Results 1 to 6 of 6

Math Help - Can I improve the accuracy of this method?

  1. #1
    Newbie
    Joined
    Oct 2011
    Posts
    3

    Question Can I improve the accuracy of this method?

    I hope it is OK to post here - I am a total non-expert with only basic maths ability, but with what I think is a tricky problem to solve. I hope someone here may be able to help.

    I need to estimate the value of X (unknown) when I know only the value for Y. To do this I have a list of other occurrences of X and Y, and I have to determining any pattern in the correlation of X to Y. Although X and Y are not totally random, there is no definite or consistent correlation other than there is a tendency for the value of X to be larger if Y is larger. The best that can be hoped for is as accurate a guess as possible. Here is an example:

    1. X = 380 Y = 320
    2. X = 840 Y = 5500
    3. X = 5176 Y = 499
    4. X = 5315 Y = 1074
    5. X = 6484 Y = 140
    6. X = 7244 Y = 5002
    7. X = 10950 Y = 1104
    8. X = 11040 Y = 279
    9. X = 16791 Y = 3001
    10. X = 17096 Y = 2788
    11. X = 20700 Y = 9194
    12. X = 169901 Y = 20886
    13. X = 178322 Y = 94437
    14. X = 184739 Y = 1198
    15. X = 525257 Y = 29129

    X = ? if Y = 1198
    X = ? if Y = 8062
    X = ? if Y = 31419

    As a non-expert, at the moment my best guess at the Xs involves the following process: I divide X by Y for all known values, in the example above this gives results ranging from 0.15 (No.2) to 154.21 (No. 14). I then find the median value across the sample set, in the example above this is 6.13 (represented by No. 10). I then apply this value to Y in the case of unknown X, so in this case I would estimate the 3 unknown Xs to be 7346 and 49420 and 192599.

    I have two questions.

    a) My simple method gets within +-50% in 60% of cases (the actual data sets are larger than the small example above, with anything from 50 to 500 known X and Ys). Is there a more advanced approach that would give more accurate estimates?

    b) If I have to use a formula for estimating 100 unknown X's, and my goal is to get, say, 75% of my estimates to within, say, +-50%. As all values are positive, the most my result can be in error on the negative side is close to -100%, but my method can easily give errors on the positive side in excess of +100%, +200%, even 1,000%. So the scope for positive error is unlimited while the scope for negative error is limited to -100%. Can this fact be harnessed to improve the statistical accuracy and get more results within my target tolerance range?

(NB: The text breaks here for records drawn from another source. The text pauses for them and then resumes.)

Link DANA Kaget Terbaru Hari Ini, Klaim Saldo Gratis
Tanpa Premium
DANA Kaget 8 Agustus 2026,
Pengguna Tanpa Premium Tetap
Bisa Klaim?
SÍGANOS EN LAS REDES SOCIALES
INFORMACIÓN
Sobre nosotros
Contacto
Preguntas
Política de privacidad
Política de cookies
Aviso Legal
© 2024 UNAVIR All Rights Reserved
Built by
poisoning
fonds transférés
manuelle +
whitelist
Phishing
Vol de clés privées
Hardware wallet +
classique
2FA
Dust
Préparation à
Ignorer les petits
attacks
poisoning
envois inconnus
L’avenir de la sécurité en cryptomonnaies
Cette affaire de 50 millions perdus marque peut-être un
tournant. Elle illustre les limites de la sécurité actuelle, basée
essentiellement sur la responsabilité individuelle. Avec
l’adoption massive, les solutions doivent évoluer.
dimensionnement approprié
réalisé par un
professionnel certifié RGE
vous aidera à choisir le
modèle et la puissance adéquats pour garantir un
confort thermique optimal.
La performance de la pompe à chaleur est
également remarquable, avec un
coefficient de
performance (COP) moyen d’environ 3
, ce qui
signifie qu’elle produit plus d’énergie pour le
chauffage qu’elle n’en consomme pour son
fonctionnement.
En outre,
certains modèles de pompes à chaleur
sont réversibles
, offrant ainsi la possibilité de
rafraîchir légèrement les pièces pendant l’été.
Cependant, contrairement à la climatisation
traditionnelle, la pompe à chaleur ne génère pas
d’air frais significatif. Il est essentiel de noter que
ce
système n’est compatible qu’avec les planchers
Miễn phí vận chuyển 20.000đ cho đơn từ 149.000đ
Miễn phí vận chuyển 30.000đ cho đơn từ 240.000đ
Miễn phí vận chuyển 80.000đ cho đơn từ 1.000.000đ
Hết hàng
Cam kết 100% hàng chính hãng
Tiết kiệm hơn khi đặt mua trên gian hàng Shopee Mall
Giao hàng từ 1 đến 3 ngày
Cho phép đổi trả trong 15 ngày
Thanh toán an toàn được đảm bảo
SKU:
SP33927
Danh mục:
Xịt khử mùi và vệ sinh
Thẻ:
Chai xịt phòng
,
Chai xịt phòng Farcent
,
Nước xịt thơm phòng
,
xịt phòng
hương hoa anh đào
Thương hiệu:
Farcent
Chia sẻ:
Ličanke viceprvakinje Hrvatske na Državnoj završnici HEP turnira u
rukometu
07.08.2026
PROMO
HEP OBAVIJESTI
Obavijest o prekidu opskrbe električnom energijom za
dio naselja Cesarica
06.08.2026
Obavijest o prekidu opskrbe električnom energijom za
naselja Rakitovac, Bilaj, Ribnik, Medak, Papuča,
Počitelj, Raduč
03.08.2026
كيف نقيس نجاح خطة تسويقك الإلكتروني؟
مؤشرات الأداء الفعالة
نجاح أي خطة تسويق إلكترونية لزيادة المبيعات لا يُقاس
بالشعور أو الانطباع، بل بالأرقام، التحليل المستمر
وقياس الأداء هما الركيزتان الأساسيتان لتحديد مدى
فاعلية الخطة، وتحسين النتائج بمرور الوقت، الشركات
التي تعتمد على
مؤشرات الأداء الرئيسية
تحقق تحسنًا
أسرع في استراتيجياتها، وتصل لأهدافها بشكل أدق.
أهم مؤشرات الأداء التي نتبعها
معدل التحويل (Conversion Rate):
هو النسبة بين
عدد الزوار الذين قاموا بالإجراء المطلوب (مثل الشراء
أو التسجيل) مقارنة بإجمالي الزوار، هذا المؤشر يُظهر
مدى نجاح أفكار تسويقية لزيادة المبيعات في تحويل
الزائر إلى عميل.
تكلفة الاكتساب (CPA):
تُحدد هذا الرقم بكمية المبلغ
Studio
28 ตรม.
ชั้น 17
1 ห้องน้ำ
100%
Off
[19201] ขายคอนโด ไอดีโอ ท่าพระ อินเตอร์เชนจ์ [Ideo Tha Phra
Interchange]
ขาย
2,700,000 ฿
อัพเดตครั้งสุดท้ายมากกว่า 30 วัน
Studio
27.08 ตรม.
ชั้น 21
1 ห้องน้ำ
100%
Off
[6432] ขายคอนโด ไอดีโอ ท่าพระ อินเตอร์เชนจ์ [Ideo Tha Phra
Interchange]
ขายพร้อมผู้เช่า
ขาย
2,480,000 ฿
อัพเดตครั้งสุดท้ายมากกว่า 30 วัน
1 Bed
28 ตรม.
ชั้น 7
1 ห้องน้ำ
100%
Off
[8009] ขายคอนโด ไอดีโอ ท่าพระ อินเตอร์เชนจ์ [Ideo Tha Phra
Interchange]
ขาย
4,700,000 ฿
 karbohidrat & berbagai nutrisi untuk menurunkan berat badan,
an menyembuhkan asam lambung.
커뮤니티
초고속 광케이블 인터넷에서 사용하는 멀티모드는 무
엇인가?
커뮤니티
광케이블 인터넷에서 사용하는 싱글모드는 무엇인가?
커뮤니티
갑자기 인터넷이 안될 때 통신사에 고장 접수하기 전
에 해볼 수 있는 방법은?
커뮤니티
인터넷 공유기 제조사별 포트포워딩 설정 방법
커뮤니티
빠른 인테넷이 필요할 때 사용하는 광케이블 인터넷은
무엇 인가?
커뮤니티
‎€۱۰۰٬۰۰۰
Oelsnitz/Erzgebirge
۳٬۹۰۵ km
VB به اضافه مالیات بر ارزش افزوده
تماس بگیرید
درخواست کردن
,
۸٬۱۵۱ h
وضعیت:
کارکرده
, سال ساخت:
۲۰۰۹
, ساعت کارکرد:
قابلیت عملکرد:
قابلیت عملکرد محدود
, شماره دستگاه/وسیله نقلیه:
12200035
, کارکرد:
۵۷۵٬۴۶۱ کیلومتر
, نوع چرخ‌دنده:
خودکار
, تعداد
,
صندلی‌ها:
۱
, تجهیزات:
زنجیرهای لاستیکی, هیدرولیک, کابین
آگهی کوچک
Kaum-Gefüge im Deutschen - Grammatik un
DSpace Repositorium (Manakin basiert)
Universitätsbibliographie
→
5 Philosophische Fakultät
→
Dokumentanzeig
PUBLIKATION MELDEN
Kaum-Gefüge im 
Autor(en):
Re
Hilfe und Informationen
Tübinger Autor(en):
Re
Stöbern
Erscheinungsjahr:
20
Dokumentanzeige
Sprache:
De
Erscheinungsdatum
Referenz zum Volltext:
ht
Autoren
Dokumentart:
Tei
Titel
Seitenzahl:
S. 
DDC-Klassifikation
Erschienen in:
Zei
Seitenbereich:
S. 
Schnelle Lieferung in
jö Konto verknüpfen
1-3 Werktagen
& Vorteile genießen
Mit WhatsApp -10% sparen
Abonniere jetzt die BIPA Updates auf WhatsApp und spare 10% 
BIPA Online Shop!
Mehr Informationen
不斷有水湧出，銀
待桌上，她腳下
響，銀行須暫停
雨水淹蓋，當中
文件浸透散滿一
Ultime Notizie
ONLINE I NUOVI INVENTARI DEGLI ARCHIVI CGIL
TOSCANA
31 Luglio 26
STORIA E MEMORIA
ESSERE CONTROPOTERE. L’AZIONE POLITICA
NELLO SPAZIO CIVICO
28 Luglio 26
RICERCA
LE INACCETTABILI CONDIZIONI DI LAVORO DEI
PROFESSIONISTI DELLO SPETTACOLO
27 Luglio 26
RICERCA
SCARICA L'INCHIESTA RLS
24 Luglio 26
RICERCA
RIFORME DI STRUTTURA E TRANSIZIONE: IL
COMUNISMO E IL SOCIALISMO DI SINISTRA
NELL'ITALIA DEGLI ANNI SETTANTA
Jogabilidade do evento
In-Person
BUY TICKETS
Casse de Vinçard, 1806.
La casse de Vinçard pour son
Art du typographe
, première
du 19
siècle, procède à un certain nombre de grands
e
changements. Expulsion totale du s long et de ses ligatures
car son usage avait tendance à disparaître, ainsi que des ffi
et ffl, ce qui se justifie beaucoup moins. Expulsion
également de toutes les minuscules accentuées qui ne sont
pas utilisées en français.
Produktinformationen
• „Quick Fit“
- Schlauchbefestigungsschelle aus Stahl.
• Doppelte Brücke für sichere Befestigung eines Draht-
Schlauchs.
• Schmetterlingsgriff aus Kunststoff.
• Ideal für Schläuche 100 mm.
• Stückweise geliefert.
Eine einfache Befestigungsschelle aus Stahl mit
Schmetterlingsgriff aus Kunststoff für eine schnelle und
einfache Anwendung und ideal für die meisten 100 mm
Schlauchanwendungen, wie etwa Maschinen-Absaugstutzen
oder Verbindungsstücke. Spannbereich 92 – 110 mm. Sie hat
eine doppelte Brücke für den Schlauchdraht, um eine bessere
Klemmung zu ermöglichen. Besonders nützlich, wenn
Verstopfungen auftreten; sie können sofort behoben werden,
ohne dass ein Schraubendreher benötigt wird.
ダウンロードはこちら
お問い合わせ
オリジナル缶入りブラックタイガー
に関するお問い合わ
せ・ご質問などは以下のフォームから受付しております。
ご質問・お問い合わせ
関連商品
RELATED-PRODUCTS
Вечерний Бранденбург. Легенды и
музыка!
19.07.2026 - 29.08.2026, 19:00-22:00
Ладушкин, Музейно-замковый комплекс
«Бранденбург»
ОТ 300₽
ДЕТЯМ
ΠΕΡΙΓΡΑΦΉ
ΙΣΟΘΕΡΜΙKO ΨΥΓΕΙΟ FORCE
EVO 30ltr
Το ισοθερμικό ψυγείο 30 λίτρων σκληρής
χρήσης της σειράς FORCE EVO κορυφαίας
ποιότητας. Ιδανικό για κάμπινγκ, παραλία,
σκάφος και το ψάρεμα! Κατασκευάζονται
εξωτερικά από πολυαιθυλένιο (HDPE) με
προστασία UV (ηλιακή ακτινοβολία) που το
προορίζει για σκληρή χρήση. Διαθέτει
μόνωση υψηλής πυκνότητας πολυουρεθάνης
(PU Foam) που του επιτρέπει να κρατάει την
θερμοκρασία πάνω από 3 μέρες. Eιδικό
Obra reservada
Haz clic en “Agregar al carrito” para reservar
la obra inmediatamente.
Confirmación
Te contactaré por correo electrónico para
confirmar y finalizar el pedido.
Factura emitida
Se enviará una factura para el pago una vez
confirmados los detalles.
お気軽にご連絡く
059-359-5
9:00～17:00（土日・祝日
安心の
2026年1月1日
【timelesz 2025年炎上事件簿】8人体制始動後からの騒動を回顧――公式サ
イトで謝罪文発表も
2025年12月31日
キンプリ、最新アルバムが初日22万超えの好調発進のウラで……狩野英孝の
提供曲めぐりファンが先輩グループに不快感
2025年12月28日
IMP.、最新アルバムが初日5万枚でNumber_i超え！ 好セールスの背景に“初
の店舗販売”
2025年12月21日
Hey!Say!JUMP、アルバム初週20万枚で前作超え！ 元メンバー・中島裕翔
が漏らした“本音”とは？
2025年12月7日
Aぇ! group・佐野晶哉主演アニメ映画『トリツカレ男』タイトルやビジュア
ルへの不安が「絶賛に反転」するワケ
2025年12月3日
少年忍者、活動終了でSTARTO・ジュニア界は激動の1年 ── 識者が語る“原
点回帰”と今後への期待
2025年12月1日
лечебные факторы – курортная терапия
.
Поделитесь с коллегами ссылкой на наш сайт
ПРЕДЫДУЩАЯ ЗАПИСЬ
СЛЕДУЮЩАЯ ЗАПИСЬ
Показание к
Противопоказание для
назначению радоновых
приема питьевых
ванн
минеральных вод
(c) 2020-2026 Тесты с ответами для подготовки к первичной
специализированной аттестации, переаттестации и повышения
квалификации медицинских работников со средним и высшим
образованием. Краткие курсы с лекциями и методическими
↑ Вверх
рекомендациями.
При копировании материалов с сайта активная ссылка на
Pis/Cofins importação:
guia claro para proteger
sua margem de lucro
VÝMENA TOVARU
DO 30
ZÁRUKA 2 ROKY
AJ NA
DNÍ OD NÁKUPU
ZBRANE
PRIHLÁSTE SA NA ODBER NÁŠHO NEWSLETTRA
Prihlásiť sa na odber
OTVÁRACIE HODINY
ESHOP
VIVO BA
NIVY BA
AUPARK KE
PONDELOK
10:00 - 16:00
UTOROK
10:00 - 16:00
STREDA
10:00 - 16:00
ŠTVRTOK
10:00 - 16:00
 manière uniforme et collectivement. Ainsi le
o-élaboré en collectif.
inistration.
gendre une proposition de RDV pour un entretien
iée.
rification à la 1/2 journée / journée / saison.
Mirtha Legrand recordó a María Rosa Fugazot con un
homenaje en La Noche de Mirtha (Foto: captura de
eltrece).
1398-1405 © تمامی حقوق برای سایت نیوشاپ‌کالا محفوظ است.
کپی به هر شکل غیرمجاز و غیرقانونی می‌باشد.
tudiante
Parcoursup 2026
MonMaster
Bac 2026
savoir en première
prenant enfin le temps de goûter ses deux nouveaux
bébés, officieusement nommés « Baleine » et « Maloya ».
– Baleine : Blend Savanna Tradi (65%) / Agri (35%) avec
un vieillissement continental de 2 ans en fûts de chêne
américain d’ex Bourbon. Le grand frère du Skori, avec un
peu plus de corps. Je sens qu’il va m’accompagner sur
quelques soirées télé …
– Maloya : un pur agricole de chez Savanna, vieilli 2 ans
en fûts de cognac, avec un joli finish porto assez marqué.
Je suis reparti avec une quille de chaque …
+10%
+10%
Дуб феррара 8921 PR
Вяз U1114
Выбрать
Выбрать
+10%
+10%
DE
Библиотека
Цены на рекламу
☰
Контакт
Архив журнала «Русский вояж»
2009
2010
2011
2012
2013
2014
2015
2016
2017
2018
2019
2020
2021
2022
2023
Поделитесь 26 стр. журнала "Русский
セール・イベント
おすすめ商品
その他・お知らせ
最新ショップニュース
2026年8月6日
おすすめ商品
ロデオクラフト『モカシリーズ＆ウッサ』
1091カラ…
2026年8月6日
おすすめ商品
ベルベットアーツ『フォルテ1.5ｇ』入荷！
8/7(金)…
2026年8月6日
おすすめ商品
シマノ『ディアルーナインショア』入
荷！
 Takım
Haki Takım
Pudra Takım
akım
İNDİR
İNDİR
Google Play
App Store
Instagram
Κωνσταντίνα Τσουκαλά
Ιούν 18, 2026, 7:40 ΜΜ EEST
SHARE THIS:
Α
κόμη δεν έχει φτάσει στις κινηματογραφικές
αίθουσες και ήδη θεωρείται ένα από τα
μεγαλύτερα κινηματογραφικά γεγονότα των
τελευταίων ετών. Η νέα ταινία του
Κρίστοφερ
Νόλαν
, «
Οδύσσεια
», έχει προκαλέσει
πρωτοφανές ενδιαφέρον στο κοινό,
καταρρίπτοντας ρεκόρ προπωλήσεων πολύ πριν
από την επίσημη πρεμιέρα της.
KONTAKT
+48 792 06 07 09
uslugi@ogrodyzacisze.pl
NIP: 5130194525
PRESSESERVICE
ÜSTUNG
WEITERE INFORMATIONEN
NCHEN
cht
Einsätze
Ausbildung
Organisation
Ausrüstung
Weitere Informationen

    For practical purposes any suggestions or solutions ideally need to be executable on Excel.

    Thank you in advance for your patience with this problem and any help.
    Last edited by mr fantastic; October 8th 2011 at 01:45 PM. Reason: Deleted begging in title.
    Follow Math Help Forum on Facebook and Google+

  2. #2
    Grand Panjandrum
    Joined
    Nov 2005
    From
    someplace
    Posts
    14,972
    Thanks
    4

    Re: Can I improve the accuracy of this method?

    Quote Originally Posted by davidwhite View Post
    I hope it is OK to post here - I am a total non-expert with only basic maths ability, but with what I think is a tricky problem to solve. I hope someone here may be able to help.

    I need to estimate the value of X (unknown) when I know only the value for Y. To do this I have a list of other occurrences of X and Y, and I have to determining any pattern in the correlation of X to Y. Although X and Y are not totally random, there is no definite or consistent correlation other than there is a tendency for the value of X to be larger if Y is larger. The best that can be hoped for is as accurate a guess as possible. Here is an example:

    1. X = 380 Y = 320
    2. X = 840 Y = 5500
    3. X = 5176 Y = 499
    4. X = 5315 Y = 1074
    5. X = 6484 Y = 140
    6. X = 7244 Y = 5002
    7. X = 10950 Y = 1104
    8. X = 11040 Y = 279
    9. X = 16791 Y = 3001
    10. X = 17096 Y = 2788
    11. X = 20700 Y = 9194
    12. X = 169901 Y = 20886
    13. X = 178322 Y = 94437
    14. X = 184739 Y = 1198
    15. X = 525257 Y = 29129

    X = ? if Y = 1198
    X = ? if Y = 8062
    X = ? if Y = 31419

    As a non-expert, at the moment my best guess at the Xs involves the following process: I divide X by Y for all known values, in the example above this gives results ranging from 0.15 (No.2) to 154.21 (No. 14). I then find the median value across the sample set, in the example above this is 6.13 (represented by No. 10). I then apply this value to Y in the case of unknown X, so in this case I would estimate the 3 unknown Xs to be 7346 and 49420 and 192599.

    I have two questions.

    a) My simple method gets within +-50% in 60% of cases (the actual data sets are larger than the small example above, with anything from 50 to 500 known X and Ys). Is there a more advanced approach that would give more accurate estimates?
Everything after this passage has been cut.